Петербург быстро принял новый – военный – характер. Гатчинские войска вступили в столицу, а Гатчина, и без того тихая в прежнее время, опустела теперь совсем.

Литта уже собрался в Петербург – поклониться гробу покойной государыни; но это оказалось не так легко сделать, как он думал. Лошади были все в разгоне, и достать их почти не было возможности. Приходилось или идти пешком, или ждать оказии. Все спешили в город, и Литта ни за какие деньги не мог получить лошадей ни на почте, ни в придворной конюшне, ни у частных лиц. Своих у него не было в Гатчине.

Солдатик, вестовой его, никогда не терявший бодрости, обещал все-таки как-то устроить это и обнадеживал, что граф может быть спокоен – лошади найдутся.

Он пропал с утра, и Литта, в ожидании его, ходил по маленькой комнатке своего домика, заглядывая время от времени в окна, не приехали ли наконец обещанные вестовым лошади. Около часа действительно послышались бубенцы, и дюжая тройка осадила у крылечка.

«Ну, наконец-то!» – подумал Литта, стараясь разглядеть, какой экипаж привели ему.

Но, к его удивлению, в санях сидели уже знакомый ему теперь Дмитрий и с ним старушка в лисьем салопе и высоком капоре.

Няня Скавронской вошла к графу одна. Дмитрий остался в сенях.

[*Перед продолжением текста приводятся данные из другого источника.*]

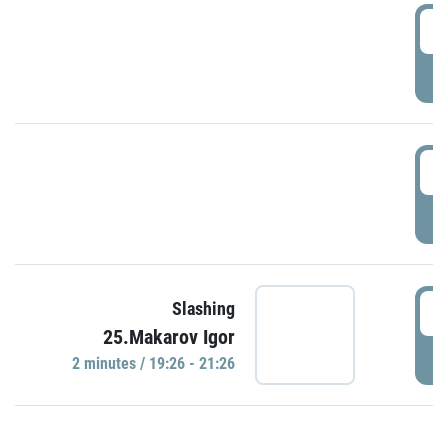
0
P
1
P
1
Slashing
25.Makarov Igor
P
2 minutes / 19:26 - 21:26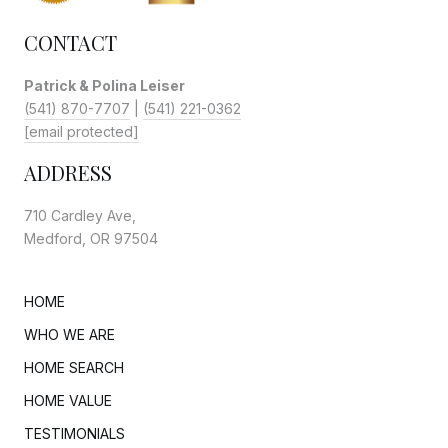
CONTACT
Patrick & Polina Leiser
(541) 870-7707
|
(541) 221-0362
[email protected]
ADDRESS
710 Cardley Ave,
Medford, OR 97504
HOME
WHO WE ARE
HOME SEARCH
HOME VALUE
TESTIMONIALS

– Здравствуйте, ваше сиятельство, – поклонилась няня. – Слава Тебе, Господи! Бог привел увидеться, а то уж я думала, что не застану вас здесь… Ну, да все к лучшему.

– Что случилось? – тревожно спросил Литта, видя взволнованное лицо старухи и неровные движения ее трясущихся рук, которыми она силилась освободиться от своего капора и салопа. – Графиня… что-нибудь? – снова спросил он.

– Да, батюшка, графиня, – упавшим голосом ответила няня, – о ней приехала поговорить я, граф, ваше сиятельство, – и, отыскав глазами образ, она три раза с поклоном перекрестилась на него.

Литта чувствовал, как вся кровь прихлынула к его сердцу и словно оно остановилось у него.

– Что же, что с ней? – почти в отчаянии повторил он.

– Больна, ваше сиятельство, – начала няня, – так тоскует, что не только мне, а ведь людям смотреть жалостно; не кушают ничего, сон потеряли… Дохтур ездит… Да разве он понимает что? Я-то одна вижу и понимаю – несдобровать моей голубушке, уж больно тоскует она… нет средств никаких… Так вот, батюшка, думала я, думала, Богу молилась, к Сергию пешком ходила, да и надумала приехать к вам, ваше сиятельство, и поговорить, потому что вы одни спасти мое дитятко можете. – Голос няни дрогнул, и глаза заморгали чаще. – Батюшка, ваше сиятельство, – подступила она к Литте, – я тайком ведь здесь у тебя: графинюшка – Боже сохрани – и не знает. Не пустила б она меня, с глаз прогнала бы, если б я заикнулась только… Да сама-то я чувствую кручину ее; не сегодня завтра сухотка откроется у ней, и тогда все пропало, все кончено. – И вдруг няня при одной этой мысли вся вспыхнула и зло сверкнула на стоявшего пред нею с опущенными руками молодого графа. – А все из-за тебя, из-за тебя, – протянула она, ничего уже не помня, – на твоей душе грех будет, погубишь ты ее.

Каждое слово точно ножом резало Литту. Эта добрая старуха, на все готовая для своей барыни, не знала, не могла представить, какой пытке она подвергала его теперь.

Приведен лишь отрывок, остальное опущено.